The company line
Leaders are often faced with the task of delivering news to their teams, passing on the organisations message. Why is this the case? Why not just send out an email to everyone in the organisation with the news so there is no ‘lost in translation’ effect? One reason is that leaders should be in a position to deliver this message in a way that takes into consideration the impact to the team. I do not mean to change the message or water down the message, but a leader should know their team and how best to deliver this message.
Dodging the bullet
A common practice in bad leadership is to deliver the message as a dictate sent from above. This approach does achieve the goal of getting the information out to your team but it sews the seeds of doubt in you team, leading to questions about the news/decision. Questioning decisions is a healthy attribute in any team but those questions should be about the subject matter and not a sense of disagreement from their leader.
It is a bad idea to blame upper leadership for a decision
The team you are lucky enough to lead look to you for answers, support and direction. Building trust with a team is extremely important in achieving a cohesive, performant team. They are adults, they do not want propaganda or passing of the buck. Give them information in a caring way and do not dodge the bullet, own the news, it is a bad idea to blame upper leadership for a decision. Give and explain the information, then talk about it. The last part is key, if your team are angry, soak that anger up, it’s your job. Take the stress away from your team, it’s your responsibility.
Hold the sugar…
Sugar coating has its place in the bag of communication tricks but should be used very sparingly, just like actual sugar.

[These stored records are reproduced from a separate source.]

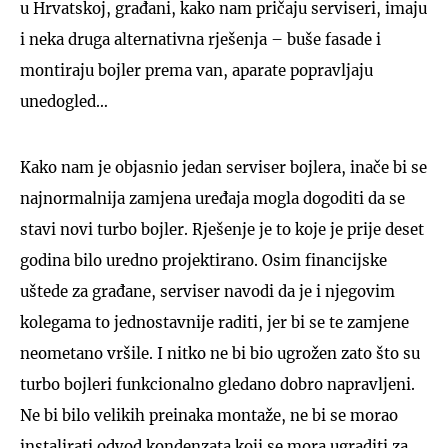
u Hrvatskoj, građani, kako nam pričaju serviseri, imaju
i neka druga alternativna rješenja – buše fasade i
montiraju bojler prema van, aparate popravljaju
unedogled…
Kako nam je objasnio jedan serviser bojlera, inače bi se
najnormalnija zamjena uređaja mogla dogoditi da se
stavi novi turbo bojler. Rješenje je to koje je prije deset
godina bilo uredno projektirano. Osim financijske
uštede za građane, serviser navodi da je i njegovim
kolegama to jednostavnije raditi, jer bi se te zamjene
neometano vršile. I nitko ne bi bio ugrožen zato što su
turbo bojleri funkcionalno gledano dobro napravljeni.
Ne bi bilo velikih preinaka montaže, ne bi se morao
instalirati odvod kondenzata koji se mora ugraditi za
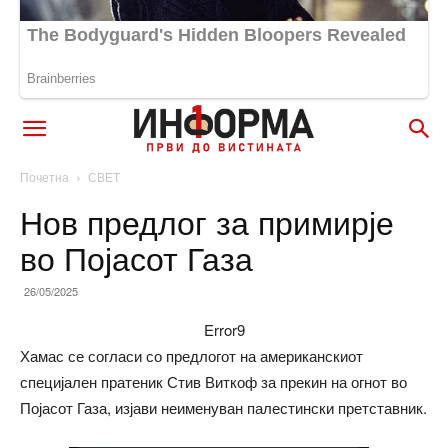
Почетна
СВЕТ
Нов предлог за примирје
во Појасот Газа
26/05/2025
Error9
Хамас се согласи со предлогот на американскиот
специјален пратеник Стив Виткоф за прекин на огнот во
Појасот Газа, изјави неименуван палестински претставник.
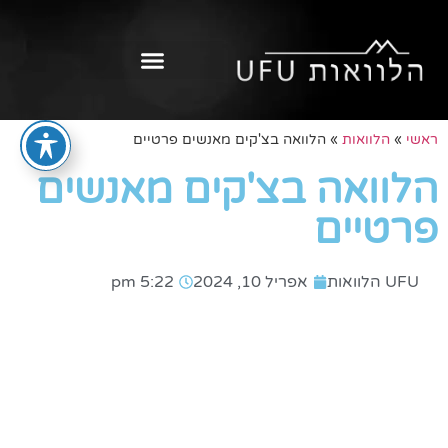
ראשי
»
הלוואות
»
הלוואה בצ'קים מאנשים פרטיים
הלוואה בצ'קים מאנשים
פרטיים
UFU הלוואות
אפריל 10, 2024
5:22 pm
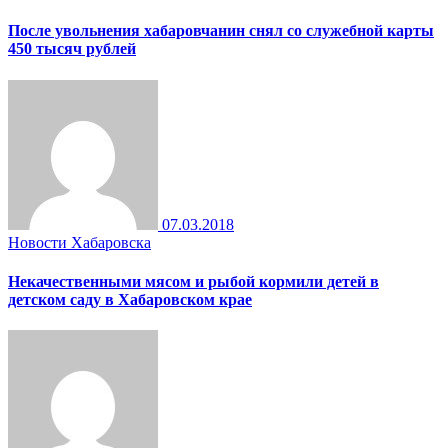
После увольнения хабаровчанин снял со служебной карты
450 тысяч рублей
07.03.2018
Новости Хабаровска
Некачественными мясом и рыбой кормили детей в
детском саду в Хабаровском крае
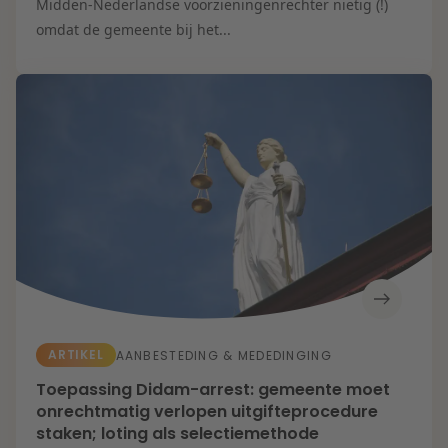
Midden-Nederlandse voorzieningenrechter nietig (!)
omdat de gemeente bij het...
ARTIKEL
AANBESTEDING & MEDEDINGING
Toepassing Didam-arrest: gemeente moet
onrechtmatig verlopen uitgifteprocedure
staken; loting als selectiemethode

Honesty does not equal bluntness
Honesty does not equal bluntness, we want to avoid being blunt but without sugar coating. Get to the point without verbally smacking someone, instead of being blunt give the honest information and add context, this is critical.
An example: One of you team is not doing a part of his/her job as well as they could.
The blunt approach is to sit them down and tell them they are not doing their job well, this could easily lead to a confrontational situation which is makes neither party too open to suggestion.
A different way of handling that situation is to sit the person down and explain that whilst a lot of the activities they do in their job are going really well, there are some areas to improve on, this is the same for all people, none of us are perfect. Then give some examples of what you are referring to and actions to improve. This message should be delivered in a caring and helpful manner, this is sometimes a difficult thing to do depending on the situation, but is important.
Pleading the fifth
If you are caught in a lie or something you have stated has become a falsehood, do not dodge it. But do consider your response carefully. White lies are often necessary and your team are adults who can understand the reasons for this, explain it to them. If something which was once planned to be true has now become a falsehood, explain why this is the case, people are, for the most part, rational and understanding. In your personal life, your closest friends will have lied to you on occasion, when they admit the lie it allows healing to begin and like with broken bones can often fuse the relationship stronger than before.
Honesty also means being honest with yourself. Introspective's are a good way of measuring how honest you are being with yourself. Avoiding this kicks the can down the road and can make the path back more difficult. Ask yourself regularly am I being a good leader? As I write this I am thinking of things I could be doing better with my team, I am guessing this is the same for whomever reads this.
When you look in a mirror also notice that its another human looking back, give yourself a break, you’re not perfect.